I’m glad of the three productions I saw at Vault last Saturday (was it really last Saturday?) – already in a fug of bleach and sanitiser, worried chat with the lady sharing my bench, but not nearly where we are now – that I saved reviewing Bin Juice for last. Because it’s really hard to get mushy about this one. Bin Juice is dark, tough as nails, genuinely atmospheric and hilarious. I reckon if anything of fringe theatre survives the shutdown, the ones with this attitude have a decent shot.
Okay, the play. Three women, one set. An excruciating job interview. A sinister Someone at the end of the phone. A brilliant double-take when we realise we’re seeing the same set reversed, as time goes backwards.
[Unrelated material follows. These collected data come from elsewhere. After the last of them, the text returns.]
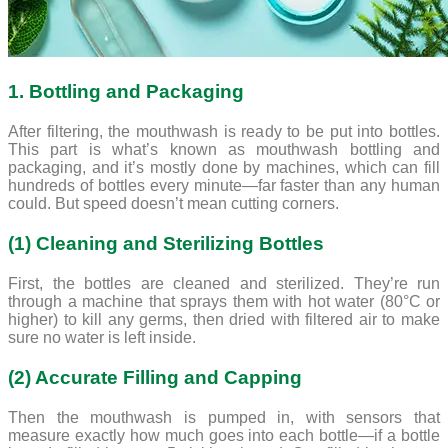
1. Bottling and Packaging
After filtering, the mouthwash is ready to be put into bottles.
This part is what’s known as mouthwash bottling and
packaging, and it’s mostly done by machines, which can fill
hundreds of bottles every minute—far faster than any human
could. But speed doesn’t mean cutting corners.
(1) Cleaning and Sterilizing Bottles
First, the bottles are cleaned and sterilized. They’re run
through a machine that sprays them with hot water (80°C or
higher) to kill any germs, then dried with filtered air to make
sure no water is left inside.
(2) Accurate Filling and Capping
Then the mouthwash is pumped in, with sensors that
measure exactly how much goes into each bottle—if a bottle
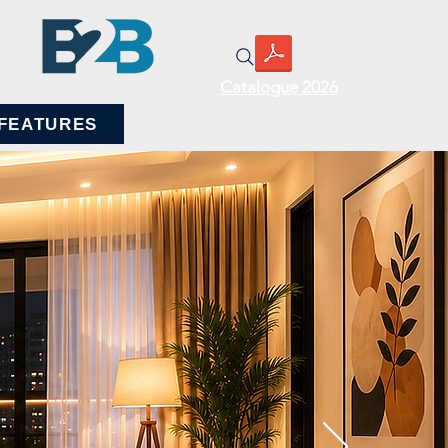
Catalogue 2026
BUSINESS TO BUSINESS
FEATURES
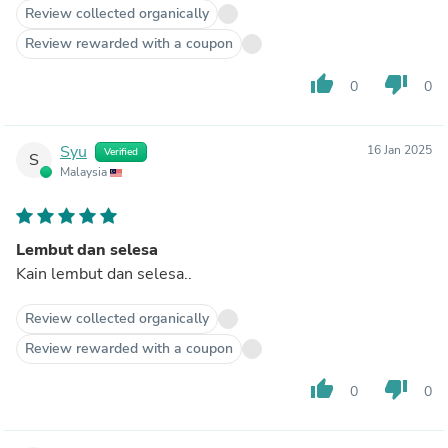
Review collected organically
Review rewarded with a coupon
thumb_up
thumb_down
0
0
Syu
16 Jan 2025
Verified
S
Malaysia
Lembut dan selesa
Kain lembut dan selesa..
Review collected organically
Review rewarded with a coupon
thumb_up
thumb_down
0
0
A growing realisation that this filthy cleaning job is about terminal disposal, in a context left unexplained. The bodies, in the bins, which we never see, but are totally present.
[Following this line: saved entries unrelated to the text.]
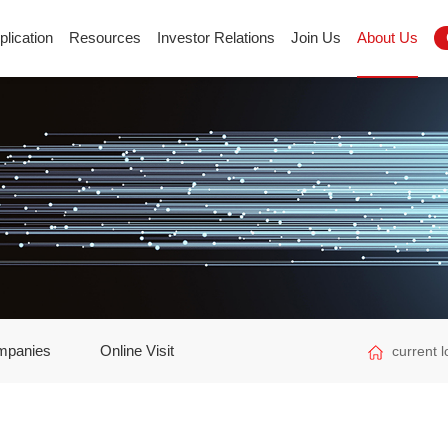
plication
Resources
Investor Relations
Join Us
About Us
mpanies
Online Visit
current 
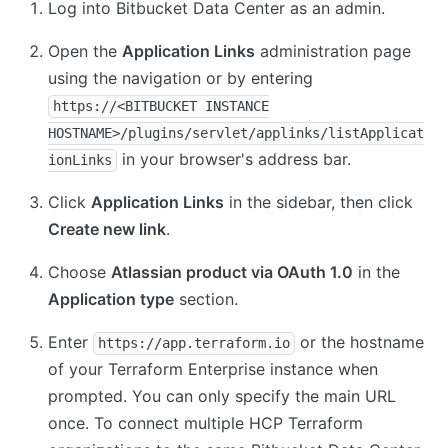
Log into Bitbucket Data Center as an admin.
Open the
Application Links
administration page
using the navigation or by entering
https://<BITBUCKET INSTANCE
HOSTNAME>/plugins/servlet/applinks/listApplicat
in your browser's address bar.
ionLinks
Click
Application Links
in the sidebar, then click
Create new link
.
Choose
Atlassian product via OAuth 1.0
in the
Application type
section.
Enter
or the hostname
https://app.terraform.io
of your Terraform Enterprise instance when
prompted. You can only specify the main URL
once. To connect multiple HCP Terraform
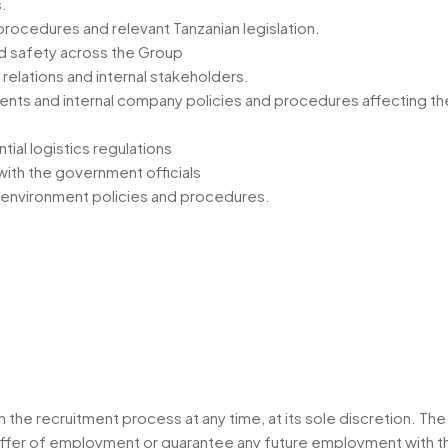
.
rocedures and relevant Tanzanian legislation.
d safety across the Group
 relations and internal stakeholders.
ents and internal company policies and procedures affecting t
ial logistics regulations
with the government officials
 & environment policies and procedures.
he recruitment process at any time, at its sole discretion. The
an offer of employment or guarantee any future employment wit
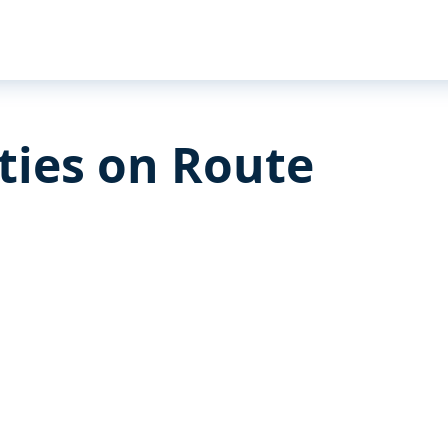
ities on Route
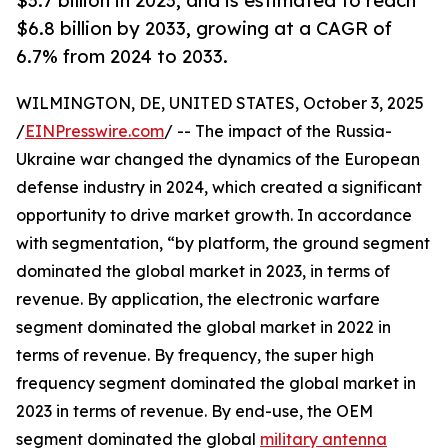
$3.7 billion in 2023, and is estimated to reach
$6.8 billion by 2033, growing at a CAGR of
6.7% from 2024 to 2033.
WILMINGTON, DE, UNITED STATES, October 3, 2025
/
EINPresswire.com
/ -- The impact of the Russia-
Ukraine war changed the dynamics of the European
defense industry in 2024, which created a significant
opportunity to drive market growth. In accordance
with segmentation, “by platform, the ground segment
dominated the global market in 2023, in terms of
revenue. By application, the electronic warfare
segment dominated the global market in 2022 in
terms of revenue. By frequency, the super high
frequency segment dominated the global market in
2023 in terms of revenue. By end-use, the OEM
segment dominated the global
military antenna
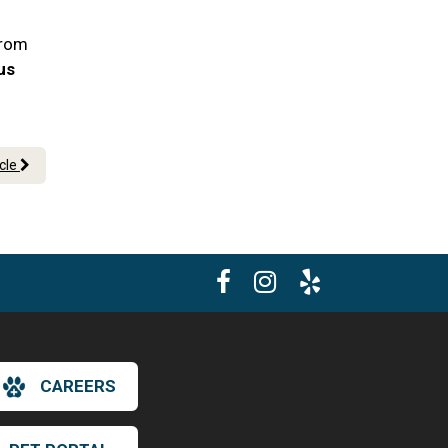
From
 us
icle
CAREERS
×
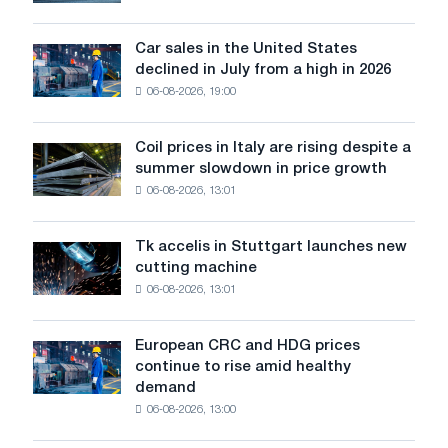
will
for
survive
the
in
Car sales in the United States
transition
Car
Europe:
declined in July from a high in 2026
to
sales
PwC
a
06-08-2026, 19:00
in
green
the
economy
United
Coil prices in Italy are rising despite a
Coil
and
States
summer slowdown in price growth
prices
who
declined
06-08-2026, 13:01
in
is
in
Italy
acting?
July
are
from
Tk accelis in Stuttgart launches new
Tk
rising
a
cutting machine
accelis
despite
high
06-08-2026, 13:01
in
a
in
Stuttgart
summer
2026
launches
slowdown
European CRC and HDG prices
European
new
in
continue to rise amid healthy
CRC
cutting
price
demand
and
machine
growth
06-08-2026, 13:00
HDG
prices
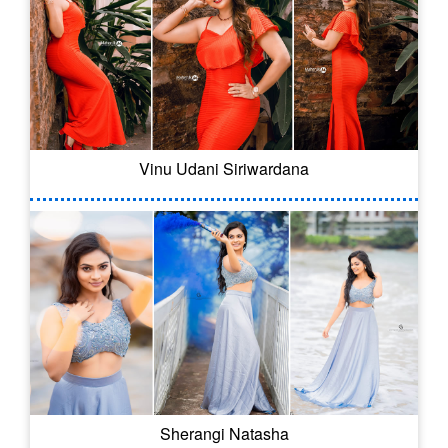
Vinu Udani Siriwardana
Sherangi Natasha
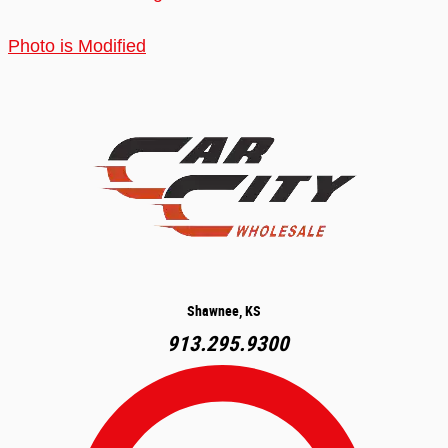
Photo is Modified
Shawnee, KS
913.295.9300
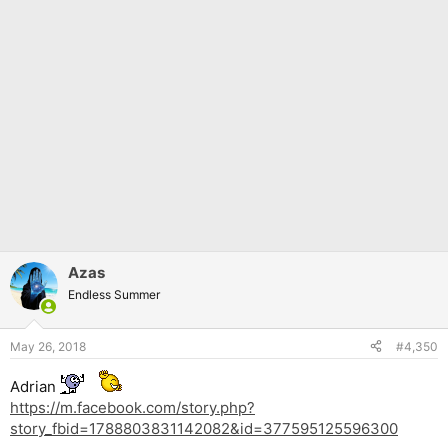
Azas
Endless Summer
May 26, 2018
#4,350
Adrian
https://m.facebook.com/story.php?
story_fbid=1788803831142082&id=377595125596300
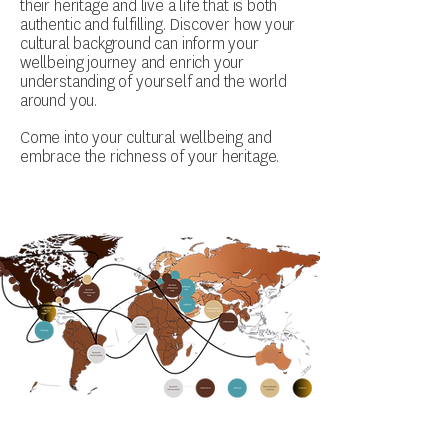
their heritage and live a life that is both
authentic and fulfilling. Discover how your
cultural background can inform your
wellbeing journey and enrich your
understanding of yourself and the world
around you.
Come into your cultural wellbeing and
embrace the richness of your heritage.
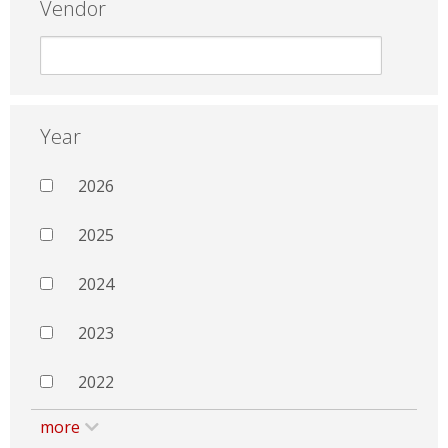
Vendor
Year
2026
2025
2024
2023
2022
more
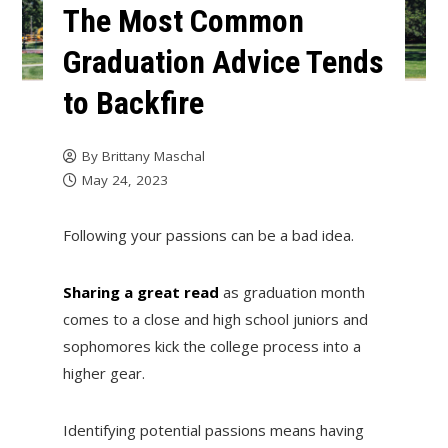
The Most Common
Graduation Advice Tends
to Backfire
By
Brittany Maschal
May 24, 2023
Following your passions can be a bad idea.
Sharing a great read
as graduation month
comes to a close and high school juniors and
sophomores kick the college process into a
higher gear.
Identifying potential passions means having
The job interview is partly excruciating for the clash of class between Francine (Adeline Waby, aggressively unlovable) and Belinda (Helena Antoniou, such a fresh, open face… surely she’s the good guy?). Marla (Madison Clare) acts as Francine’s chorus, and is the butt of half the jokes. Clare does a great job with the required mix of sinister and gormless, while being a believable stooge who has a way with a brick if the bodies aren’t quite bodies yet. The scene would be a cheerful start to a comedy office mismatch. It’s so much more than that here, as we flashback, and then forwards, to find out where this intersection of the three women is going to lead. No spoilers, but I’ll never look at a bag of flour the same.
This is a well-worked play, with enough plot and not too much narration. A sense of horror starts to creep over the audience as it progresses, but there’s nothing exploitative here. There are questions at the end, but we’ve followed a storyline to its grisly end. (I typed gristly, first time. That too.) It’s funny – there’s a description of someone doing that old self-defence trick with your doorkeys – “Like Wolverine. But with keys”, which is timed enough to laugh till you fall off the narrow benches in this most uncomfortable of Vault venues. Cat Kolubayev, who writes and produces, has some brilliant observational lines. Francine, post-dentist: “My mouth has a heartbeat.” These are real people. Horrible ones; but very human too.

You’d never call Bin Juice feelgood. It’s a story about people casually falling into evil, through necessity and a cruel job market. But it’s a great piece of subtle horror. I hope we get a chance to see it again.